INSTRUCTIONS TO FOLLOW
After removing every image, reproduce the data exactly as it appears.

SOURCE MATERIAL

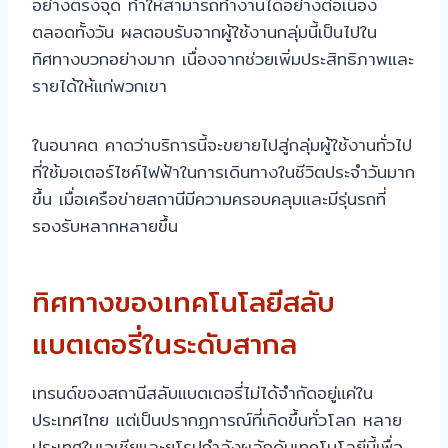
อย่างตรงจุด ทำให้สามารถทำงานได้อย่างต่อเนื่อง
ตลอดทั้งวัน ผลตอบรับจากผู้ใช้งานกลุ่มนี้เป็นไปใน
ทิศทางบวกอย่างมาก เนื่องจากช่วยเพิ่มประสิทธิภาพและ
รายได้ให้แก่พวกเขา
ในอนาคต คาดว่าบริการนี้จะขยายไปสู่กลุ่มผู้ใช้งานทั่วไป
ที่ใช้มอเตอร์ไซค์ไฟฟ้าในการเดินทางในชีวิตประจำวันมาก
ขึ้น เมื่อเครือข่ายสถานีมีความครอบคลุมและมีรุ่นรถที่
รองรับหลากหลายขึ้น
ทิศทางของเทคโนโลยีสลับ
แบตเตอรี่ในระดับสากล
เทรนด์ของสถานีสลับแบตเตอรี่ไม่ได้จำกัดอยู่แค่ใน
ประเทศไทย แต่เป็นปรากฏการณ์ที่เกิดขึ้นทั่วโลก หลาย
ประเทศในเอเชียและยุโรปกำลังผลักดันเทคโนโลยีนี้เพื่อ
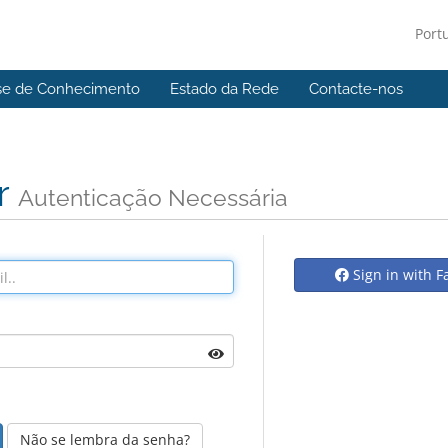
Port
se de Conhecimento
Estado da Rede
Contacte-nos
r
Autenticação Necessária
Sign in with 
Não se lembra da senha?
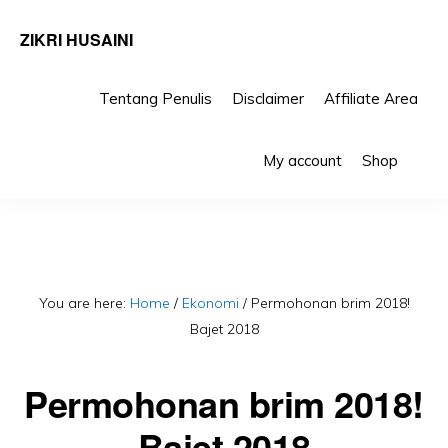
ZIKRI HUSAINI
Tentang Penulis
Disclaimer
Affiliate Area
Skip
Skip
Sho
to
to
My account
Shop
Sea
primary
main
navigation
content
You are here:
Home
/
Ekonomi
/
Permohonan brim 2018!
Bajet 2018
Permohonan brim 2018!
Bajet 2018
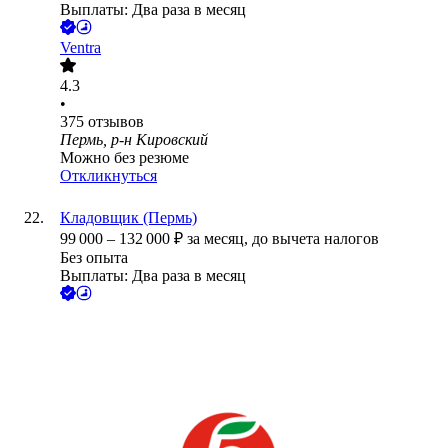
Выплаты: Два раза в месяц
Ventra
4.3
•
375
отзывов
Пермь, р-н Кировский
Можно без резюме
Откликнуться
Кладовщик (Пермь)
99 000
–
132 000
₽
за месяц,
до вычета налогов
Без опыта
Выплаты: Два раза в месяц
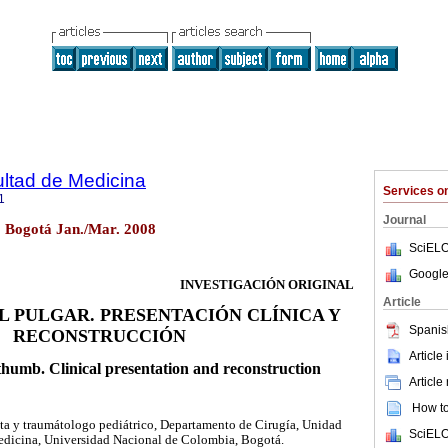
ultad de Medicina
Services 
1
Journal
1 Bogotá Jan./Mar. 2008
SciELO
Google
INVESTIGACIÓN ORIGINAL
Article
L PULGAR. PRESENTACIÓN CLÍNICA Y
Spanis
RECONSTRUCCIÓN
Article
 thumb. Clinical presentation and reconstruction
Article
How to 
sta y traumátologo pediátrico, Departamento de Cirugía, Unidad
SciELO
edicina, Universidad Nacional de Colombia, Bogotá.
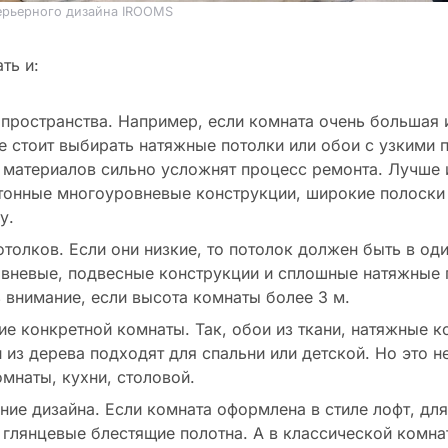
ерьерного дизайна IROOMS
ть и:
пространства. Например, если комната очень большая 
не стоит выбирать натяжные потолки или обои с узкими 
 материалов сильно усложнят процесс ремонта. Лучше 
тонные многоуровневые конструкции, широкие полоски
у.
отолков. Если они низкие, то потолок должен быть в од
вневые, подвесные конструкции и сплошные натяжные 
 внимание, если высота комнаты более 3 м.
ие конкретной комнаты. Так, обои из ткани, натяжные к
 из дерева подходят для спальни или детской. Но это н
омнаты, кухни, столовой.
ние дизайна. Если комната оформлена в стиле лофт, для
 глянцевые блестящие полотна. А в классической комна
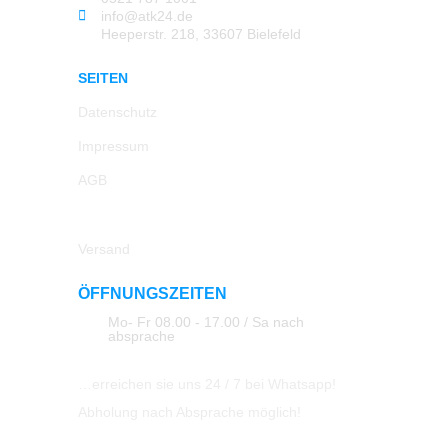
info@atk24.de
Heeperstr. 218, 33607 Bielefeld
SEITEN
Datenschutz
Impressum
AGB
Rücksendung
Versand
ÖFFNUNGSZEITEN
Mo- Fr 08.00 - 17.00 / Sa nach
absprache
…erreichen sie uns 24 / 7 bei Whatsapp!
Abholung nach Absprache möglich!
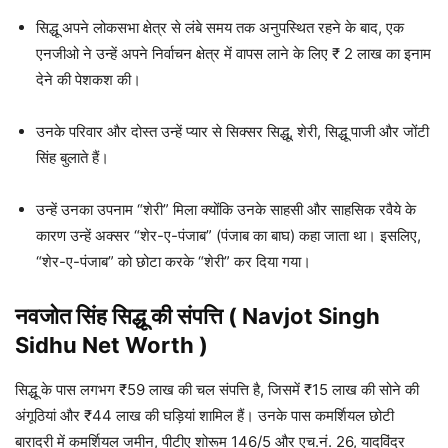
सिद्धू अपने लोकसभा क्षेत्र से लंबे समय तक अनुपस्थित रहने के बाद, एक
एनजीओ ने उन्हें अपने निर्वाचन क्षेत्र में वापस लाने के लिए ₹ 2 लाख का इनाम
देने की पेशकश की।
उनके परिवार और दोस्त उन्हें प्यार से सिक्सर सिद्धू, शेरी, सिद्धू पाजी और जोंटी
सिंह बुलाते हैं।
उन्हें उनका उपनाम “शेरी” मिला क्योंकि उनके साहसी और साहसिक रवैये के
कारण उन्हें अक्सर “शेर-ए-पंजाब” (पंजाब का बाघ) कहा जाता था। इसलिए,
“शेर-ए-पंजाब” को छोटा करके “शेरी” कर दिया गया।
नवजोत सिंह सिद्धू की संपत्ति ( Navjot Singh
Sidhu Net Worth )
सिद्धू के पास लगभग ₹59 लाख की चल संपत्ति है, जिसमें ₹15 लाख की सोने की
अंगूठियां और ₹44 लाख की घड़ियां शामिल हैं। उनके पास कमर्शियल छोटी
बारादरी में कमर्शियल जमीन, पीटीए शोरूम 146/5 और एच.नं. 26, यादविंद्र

TASK SOLUTION
อย่างตรงจุด ทำให้สามารถทำงานได้อย่างต่อเนื่อง
ตลอดทั้งวัน ผลตอบรับจากผู้ใช้งานกลุ่มนี้เป็นไปใน
ทิศทางบวกอย่างมาก เนื่องจากช่วยเพิ่มประสิทธิภาพและ
รายได้ให้แก่พวกเขา
ในอนาคต คาดว่าบริการนี้จะขยายไปสู่กลุ่มผู้ใช้งานทั่วไป
ที่ใช้มอเตอร์ไซค์ไฟฟ้าในการเดินทางในชีวิตประจำวันมาก
ขึ้น เมื่อเครือข่ายสถานีมีความครอบคลุมและมีรุ่นรถที่
รองรับหลากหลายขึ้น
ทิศทางของเทคโนโลยีสลับ
แบตเตอรี่ในระดับสากล
เทรนด์ของสถานีสลับแบตเตอรี่ไม่ได้จำกัดอยู่แค่ใน
ประเทศไทย แต่เป็นปรากฏการณ์ที่เกิดขึ้นทั่วโลก หลาย
ประเทศในเอเชียและยุโรปกำลังผลักดันเทคโนโลยีนี้เพื่อ
Port
se de Conhecimento
Estado da Rede
Contacte-nos
r
Autenticação Necessária
Sign in with 
Não se lembra da senha?
ZIKRI HUSAINI
Tentang Penulis
Disclaimer
Affiliate Area
Skip
Skip
Sho
to
to
My account
Shop
Sea
primary
main
navigation
content
You are here:
Home
/
Ekonomi
/
Permohonan brim 2018!
Bajet 2018
Permohonan brim 2018!
Bajet 2018
Выплаты: Два раза в месяц
Ventra
4.3
•
375
отзывов
Пермь, р-н Кировский
Можно без резюме
Откликнуться
Кладовщик (Пермь)
99 000
–
132 000
₽
за месяц,
до вычета налогов
Без опыта
Выплаты: Два раза в месяц
ultad de Medicina
Services 
1
Journal
1 Bogotá Jan./Mar. 2008
SciELO
Google
INVESTIGACIÓN ORIGINAL
Article
L PULGAR. PRESENTACIÓN CLÍNICA Y
Spanis
RECONSTRUCCIÓN
Article
 thumb. Clinical presentation and reconstruction
Article
How to 
sta y traumátologo pediátrico, Departamento de Cirugía, Unidad
SciELO
edicina, Universidad Nacional de Colombia, Bogotá.
ерьерного дизайна IROOMS
ть и:
пространства. Например, если комната очень большая 
не стоит выбирать натяжные потолки или обои с узкими 
 материалов сильно усложнят процесс ремонта. Лучше 
тонные многоуровневые конструкции, широкие полоски
у.
отолков. Если они низкие, то потолок должен быть в од
вневые, подвесные конструкции и сплошные натяжные 
 внимание, если высота комнаты более 3 м.
ие конкретной комнаты. Так, обои из ткани, натяжные к
 из дерева подходят для спальни или детской. Но это н
омнаты, кухни, столовой.
ние дизайна. Если комната оформлена в стиле лофт, для
 глянцевые блестящие полотна. А в классической комна
info@atk24.de
Heeperstr. 218, 33607 Bielefeld
SEITEN
Datenschutz
Impressum
AGB
Rücksendung
Versand
ÖFFNUNGSZEITEN
Mo- Fr 08.00 - 17.00 / Sa nach
absprache
…erreichen sie uns 24 / 7 bei Whatsapp!
Abholung nach Absprache möglich!
सिद्धू अपने लोकसभा क्षेत्र से लंबे समय तक अनुपस्थित रहने के बाद, एक
एनजीओ ने उन्हें अपने निर्वाचन क्षेत्र में वापस लाने के लिए ₹ 2 लाख का इनाम
देने की पेशकश की।
उनके परिवार और दोस्त उन्हें प्यार से सिक्सर सिद्धू, शेरी, सिद्धू पाजी और जोंटी
सिंह बुलाते हैं।
उन्हें उनका उपनाम “शेरी” मिला क्योंकि उनके साहसी और साहसिक रवैये के
कारण उन्हें अक्सर “शेर-ए-पंजाब” (पंजाब का बाघ) कहा जाता था। इसलिए,
“शेर-ए-पंजाब” को छोटा करके “शेरी” कर दिया गया।
नवजोत सिंह सिद्धू की संपत्ति ( Navjot Singh
Sidhu Net Worth )
सिद्धू के पास लगभग ₹59 लाख की चल संपत्ति है, जिसमें ₹15 लाख की सोने की
अंगूठियां और ₹44 लाख की घड़ियां शामिल हैं। उनके पास कमर्शियल छोटी
बारादरी में कमर्शियल जमीन, पीटीए शोरूम 146/5 और एच.नं. 26, यादविंद्र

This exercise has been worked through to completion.